In its crudest expression you may consign it to what depths you please, but in its essence, in its potentialities, I challenge you to deny it the highest rank of all as material of fiction. For _action is the crystallization of psychology_. It is the ultimate, final expression of character, of all a character has thought, felt and said, of all a character is or can be. Physical action. It need not be exciting and adventurous. It may be expressed negatively, through repression. But psychology, character, morals, what you will, none of these has been really born into the world, has borne recognizable fruit, until it has in some manner acted physically, or taken physical shape through action.
It follows that, in literature at its best, action must be the perfect, logical, inevitable and complete result and register of all psychology of the characters in relation to all circumstances and conditions of the story. No other element of literature has so difficult a test to meet, for, aside from its own {214} demands, it must be _the final and exact expression of everything else in the story_.
Yet the action story is sweepingly condemned _as a type_!

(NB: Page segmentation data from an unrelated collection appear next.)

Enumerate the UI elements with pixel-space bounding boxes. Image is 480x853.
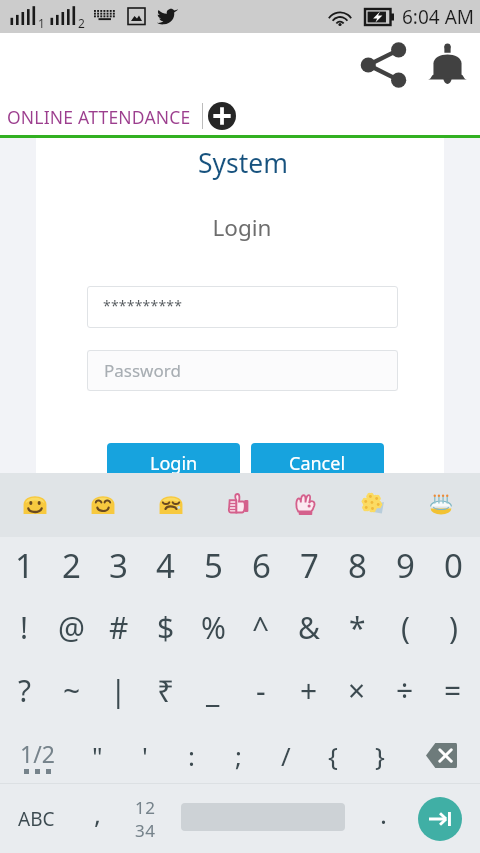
staticText: { <box>328 738 338 773</box>
button[interactable]: 8 <box>333 534 381 597</box>
staticText: 6 <box>252 543 271 588</box>
staticText: 1 <box>38 15 45 31</box>
button[interactable]: : <box>168 726 215 784</box>
staticText: ABC <box>18 806 55 832</box>
button[interactable]: Backspace <box>403 726 480 784</box>
button[interactable]: - <box>237 659 285 722</box>
staticText: 1/2 <box>20 738 55 769</box>
button[interactable]: ********** <box>87 286 398 328</box>
button[interactable]: | <box>95 659 142 722</box>
staticText: 1 <box>15 543 34 588</box>
staticText: ^ <box>252 607 270 648</box>
staticText: . <box>380 796 387 831</box>
staticText: × <box>348 670 366 711</box>
staticText: 9 <box>396 543 415 588</box>
button[interactable]: 3 <box>95 534 142 597</box>
button[interactable]: 5 <box>189 534 237 597</box>
staticText: ********** <box>103 296 183 315</box>
button[interactable]: Emoji 1 <box>11 480 59 528</box>
button[interactable]: ) <box>429 596 477 659</box>
button[interactable]: _ <box>189 659 237 722</box>
staticText: } <box>375 738 385 773</box>
button[interactable]: Share <box>356 38 410 92</box>
staticText: 34 <box>135 819 156 842</box>
button[interactable]: Cancel <box>251 443 384 483</box>
button[interactable]: ONLINE ATTENDANCE <box>7 105 191 129</box>
button[interactable]: , <box>75 784 119 853</box>
button[interactable]: Numbers <box>123 784 167 853</box>
staticText: : <box>188 738 195 773</box>
button[interactable]: Emoji 4 <box>215 480 263 528</box>
button[interactable]: ' <box>121 726 168 784</box>
button[interactable]: Enter <box>418 797 462 841</box>
staticText: 0 <box>444 543 463 588</box>
button[interactable]: @ <box>48 596 95 659</box>
staticText: ? <box>18 670 32 711</box>
button[interactable]: ( <box>381 596 429 659</box>
staticText: 3 <box>109 543 128 588</box>
button[interactable]: ^ <box>237 596 285 659</box>
button[interactable]: 2 <box>48 534 95 597</box>
button[interactable]: × <box>333 659 381 722</box>
staticText: / <box>281 738 291 773</box>
staticText: _ <box>206 670 220 711</box>
staticText: 2 <box>62 543 81 588</box>
button[interactable]: ~ <box>48 659 95 722</box>
button[interactable]: ? <box>1 659 48 722</box>
staticText: + <box>300 670 318 711</box>
button[interactable]: Emoji 6 <box>349 480 397 528</box>
button[interactable]: ₹ <box>142 659 189 722</box>
button[interactable]: & <box>285 596 333 659</box>
staticText: ) <box>449 607 458 648</box>
button[interactable]: Login <box>107 443 240 483</box>
button[interactable]: { <box>309 726 356 784</box>
button[interactable]: Emoji 5 <box>282 480 330 528</box>
button[interactable]: 7 <box>285 534 333 597</box>
button[interactable]: } <box>356 726 403 784</box>
staticText: 5 <box>204 543 223 588</box>
button[interactable]: . <box>363 784 403 853</box>
staticText: ÷ <box>396 670 414 711</box>
button[interactable]: ÷ <box>381 659 429 722</box>
button[interactable]: Emoji 7 <box>417 480 465 528</box>
button[interactable]: 0 <box>429 534 477 597</box>
staticText: ' <box>142 738 148 773</box>
staticText: | <box>110 670 127 711</box>
button[interactable]: 9 <box>381 534 429 597</box>
button[interactable]: Notifications <box>421 37 474 90</box>
button[interactable]: ; <box>215 726 262 784</box>
button[interactable]: # <box>95 596 142 659</box>
staticText: Password <box>104 359 181 382</box>
button[interactable]: + <box>285 659 333 722</box>
staticText: " <box>92 738 103 773</box>
staticText: 2 <box>78 15 85 31</box>
staticText: Login <box>150 451 198 476</box>
staticText: ! <box>20 607 29 648</box>
staticText: & <box>298 607 320 648</box>
button[interactable]: * <box>333 596 381 659</box>
button[interactable]: Add <box>208 102 236 130</box>
staticText: ; <box>235 738 242 773</box>
button[interactable]: Page 1 of 2 <box>0 726 74 784</box>
button[interactable]: / <box>262 726 309 784</box>
button[interactable]: 6 <box>237 534 285 597</box>
button[interactable]: 4 <box>142 534 189 597</box>
staticText: Login <box>2 212 480 243</box>
button[interactable]: 1 <box>1 534 48 597</box>
button[interactable]: Emoji 3 <box>147 480 195 528</box>
button[interactable]: = <box>429 659 477 722</box>
staticText: # <box>109 607 129 648</box>
button[interactable]: Password <box>87 350 398 391</box>
staticText: 7 <box>300 543 319 588</box>
button[interactable]: ABC <box>4 784 68 853</box>
staticText: ( <box>401 607 410 648</box>
button[interactable]: % <box>189 596 237 659</box>
button[interactable]: Emoji 2 <box>79 480 127 528</box>
staticText: Cancel <box>289 451 346 476</box>
button[interactable]: ! <box>1 596 48 659</box>
staticText: System <box>3 145 480 181</box>
button[interactable]: " <box>74 726 121 784</box>
staticText: 8 <box>348 543 367 588</box>
button[interactable]: $ <box>142 596 189 659</box>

_The Place of Action in Practise_.--Nothing can make more plain the undiscriminating contempt for action as fiction material than the actual practise of most writers. Action being in its crude form the simplest material as well as the most natural, the majority of writers begin with it. Generally, as they gain in skill they develop, at about equal rate, the idea that all action is crude and that real progress lies in abandoning it as rapidly as possible. In many cases the result is merely the absence of fairly good action stories and the creation of very sad but very "literary" productions. In nearly all cases the cause of the change is due to failure to understand action's potentialities and rightful place, and the result of that lack of understanding is generally failure to produce the real literature intended.
By all means try to rise above the crude "Diamond Dick" type of action story, but be sure you can substitute something better, aside from improved technique. Better a {215} story of rather crude but convincing action than a miserable mess of half-baked psychology and falsely glittering "literary finish" whose chief proof of literary quality must be its freedom from physical action. If you sincerely intend to do real literature, get firmly into your head the truth that action should be the perfect crystallization of all else in your story and then use as much or as little of it as is needed for that crystallization. If you try that, you will get an extreme test of all the literary ability you can summon, and if you succeed, you will have attained what only the comparative few are capable of attaining. Even to make a start you must rid yourself of the absurd idea that action _per se_ is unliterary.
_Popular Demand_.--Since the Great War popular demand for action fiction is stronger than ever, despite the strong antipathy for material directly connected with it and despite a definite reaction in favor of quiet, peacefulness and things spiritual.
If it's popular demand you're considering, consider this: Real life, perhaps now more than ever before, consists very largely of restraints and inhibitions. Human nature is {216} just as human as it ever was--there are just as many things in it to be restrained and inhibited. And, underneath all our civilization, we're just as tired of having to do it--probably more so, since our civilization is more civilized and therefore more exacting than its predecessors. If we can't escape from the fetters in real life, can't be free to follow our undoubted impulses, as readers we'll all the more welcome a chance for vicarious freedom.